We propose two kinds of loss functions for PromptSLU. The weighted ${\mathcal{L}_{w}}$ has a similar structure to those used in baselines, while ${\mathcal{L}_{s}}$ refers to each sub-tasks as a text generation process more directly. Here we try different combinations of weight hyper-parameters for ${\mathcal{L}_{w}}$, but ${\mathcal{L}_{s}}$ still derives better performance than them in general. We assume that the optimization targets of different sub-tasks tend to be not identical, thus a trade-off of these targets is indispensable. Different weight hyper-parameters suggest the game, but the desired combination is likely to be hard to access, even dynamically changing along the training process. In contrast, ${\mathcal{L}_{s}}$ allows PromptSLU to avoid the difficulty of trade-off in each turn, but focus on completing just the text generation task and achieve better improvements.

During inference, PromptSLU with SIG generates slot-value pairs based on the predicted intents, where transmission errors should be considered. We experimentally estimate their effect on Slot Filling, by replacing predicted intents with the golden ones. The last two rows in Table 2 give the results. It can be seen that PromptSLU with golden intents generally has extremely slight improvement on Slot F1, while no increase in the values of Overall Acc. It indicates the effect of transmission errors is not significant. We mainly attribute it to the fact that PromptSLU checks those intents against the input utterance, and filters wrong and missing intents in the prompts, which proves that PromptSLU learns to understand semantics. Another reason may be the relatively high values of Intent Acc that reduce the impact of transmission errors.

Our framework is equipped with descriptions of labels rather than raw labels, to better understand semantic information of intents and slots. To explore the effectiveness of this operation, we do experiments by replacing the descriptions with corresponding raw labels and adding them to the vocabulary as special tokens.

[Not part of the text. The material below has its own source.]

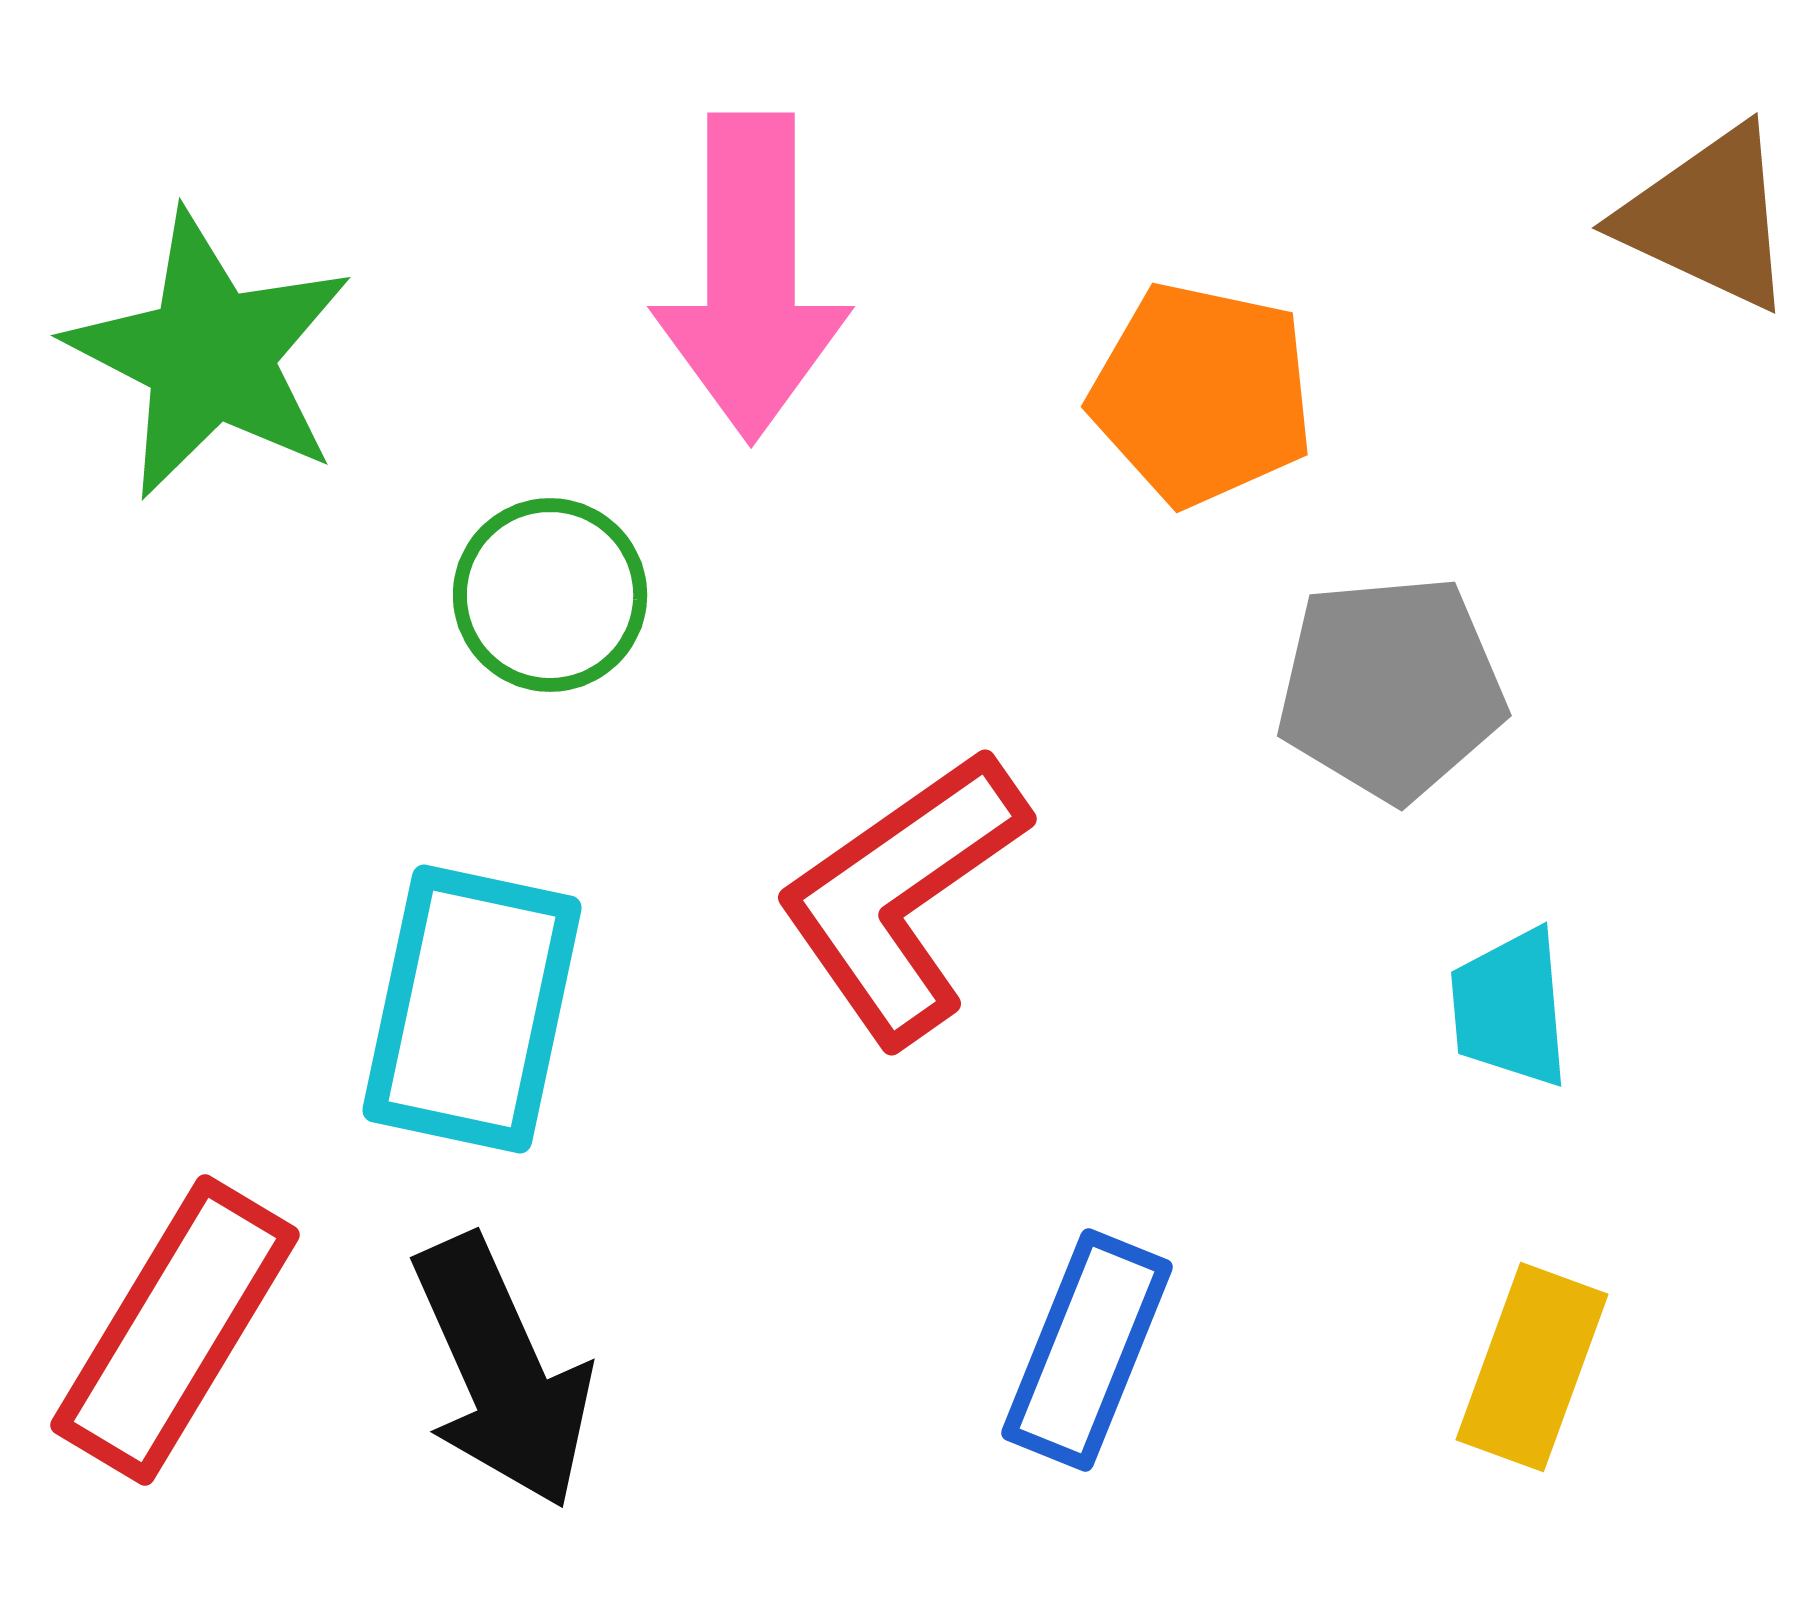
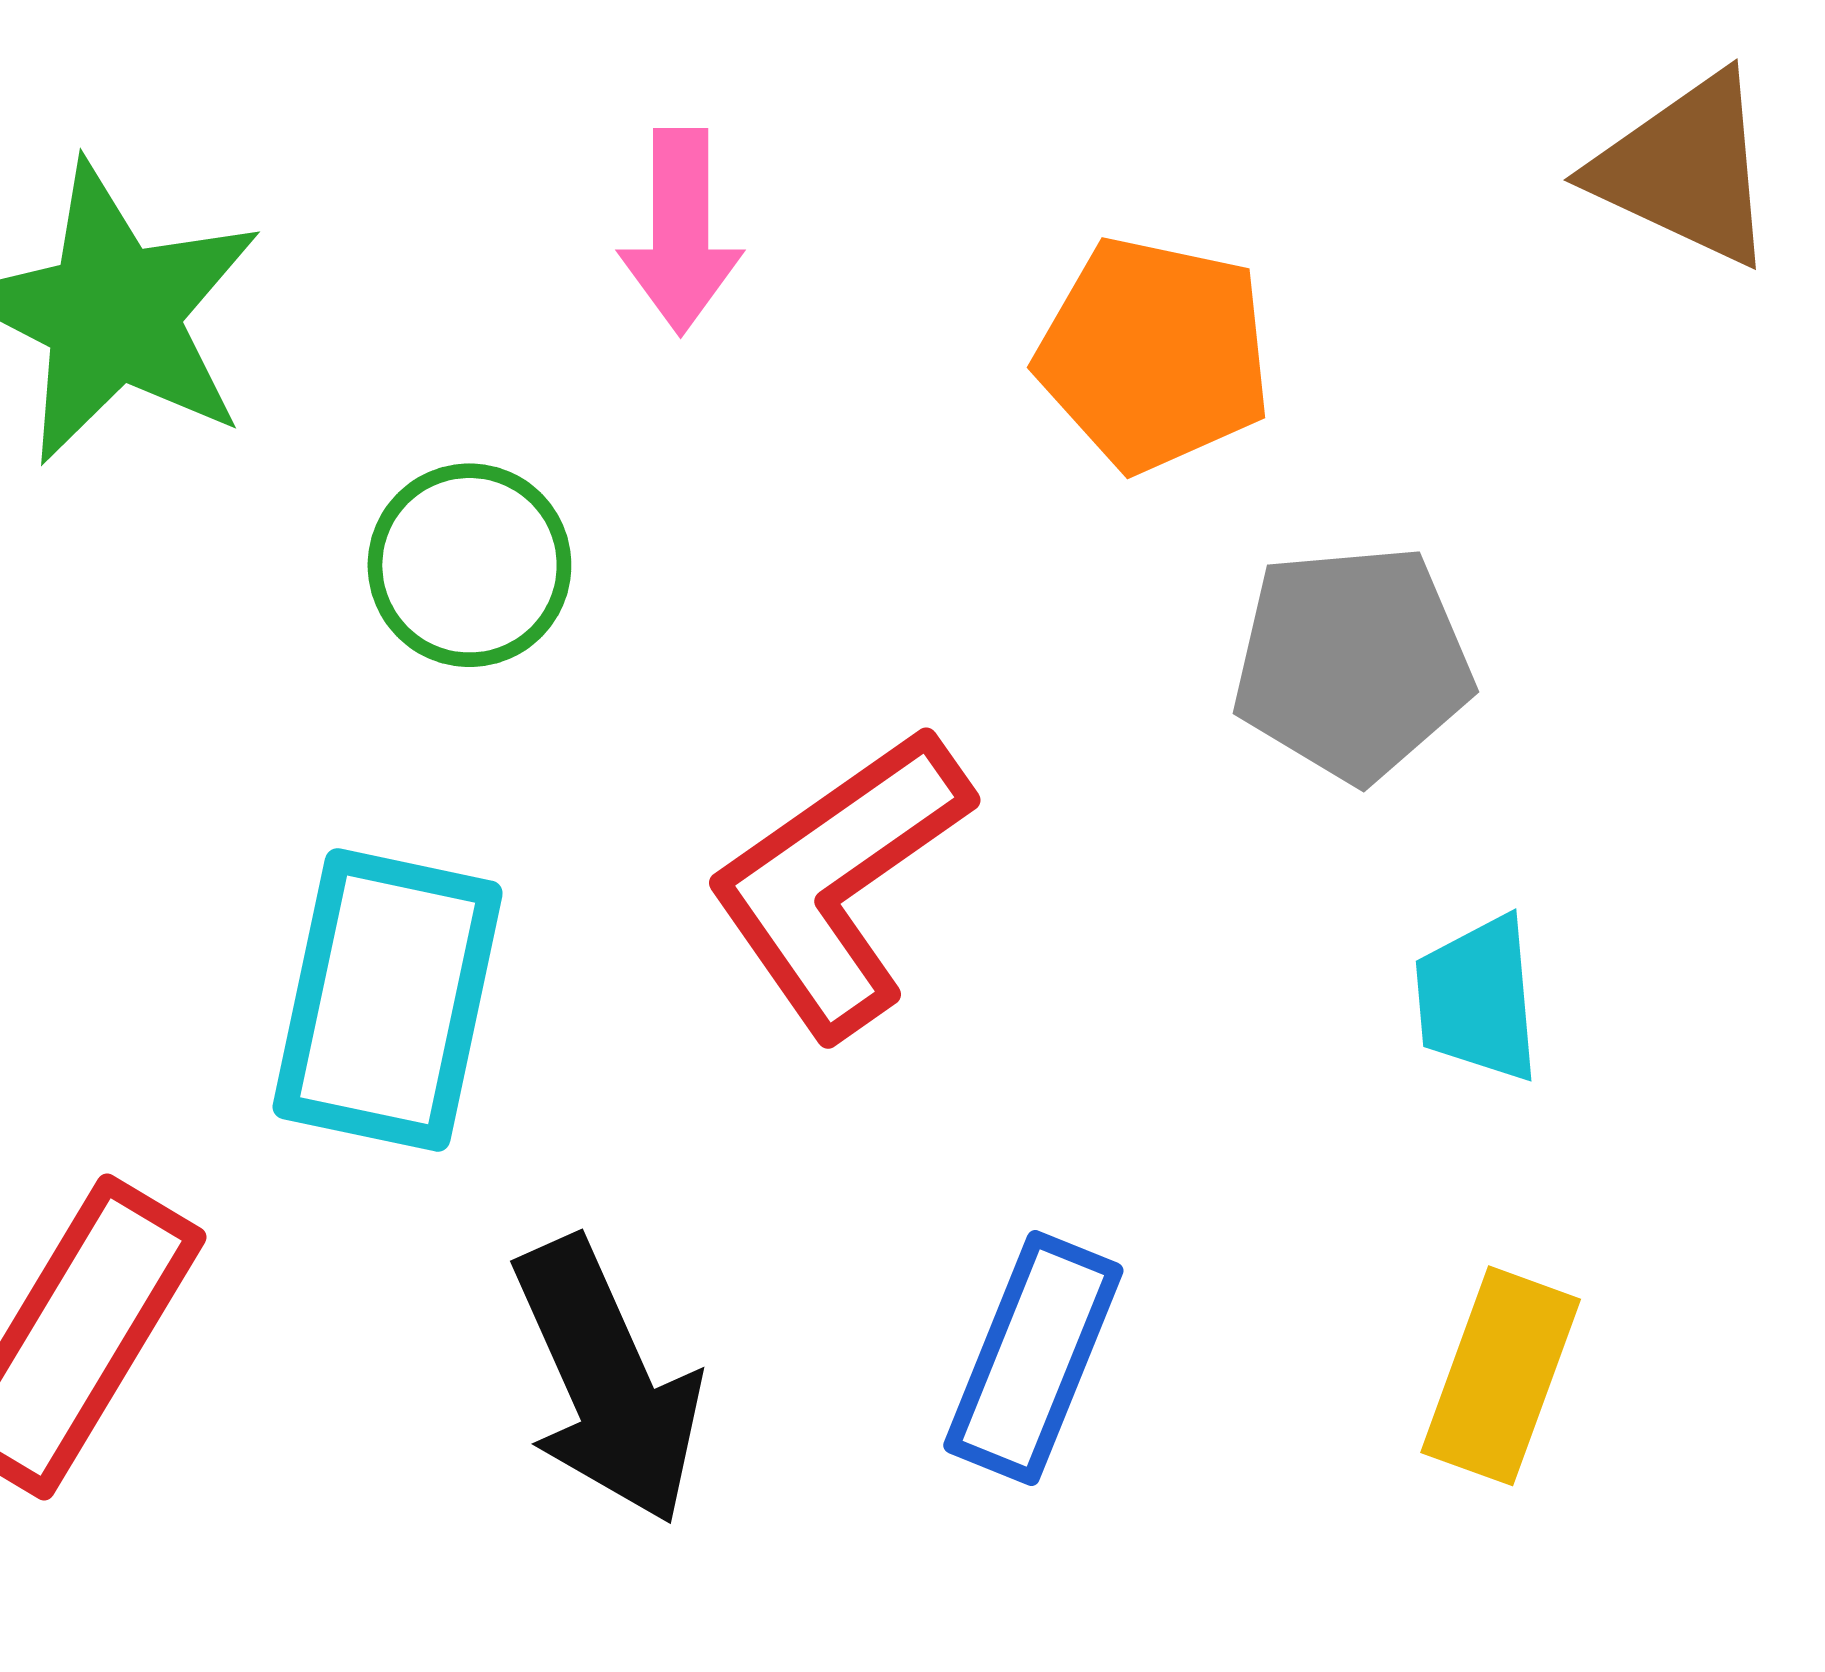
pink arrow: (751, 277) -> (681, 231), size x0.6
black arrow: (502, 1372) -> (607, 1381), moved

Figure 3 illustrates the comparison between the two strategies. We use $\textrm{PS}_{n}$ to denote the former variant of PromptSLU${}_{\textrm{small}}$ and $\textrm{PS}_{r}$ to denote that with raw labels. We set the same hyper-parameters of $\textrm{PS}_{r}$ as those in $\textrm{PS}_{n}$.

We make the following observations:
1) Figure 3 shows that the absence of semantic information hinders PromptSLU from aligning intents with slots, which is reflected by the drop on Overall Acc. Figure 4 further demonstrates its dynamic influence on SF and ID. It indicates that semantic information is truly acquired and crucial.
2) Comparing the convergence rates of two strategies on Slot F1 and Intent Acc, we see that performance of $\textrm{PS}_{n}$ quickly rises to a relatively high level. However, the performance of $\textrm{PS}_{r}$ just increases step by step at early epochs, along with the modification of label representations, which is defined by local context. It suggests that pre-trained semantic features efficiently help fine-tuning.

Table 3 displays several typical examples. Upon receiving user utterances, PromptSLU completes Intent Detection and Slot Filling with the generation of key-value sequence.

It can be noted that PromptSLU can predict slot-value pairs along the order of their appearance in the user input, which may be further utilized for supplementary requirements. Moreover, there exist slot-value pairs with sharing slots but distinct values, which pose a great challenge to the comprehension of networks. However, PromptSLU precisely predicts them without the lack of intrinsic order.

Surprisingly, we find that PromptSLU sometimes manages to translate user utterances into different language versions, with specific prefixes. This discovery suggests that PromptSLU may alleviate forgetting knowledge acquired in the pre-training stage after fine-tuning. We present it in Table 3.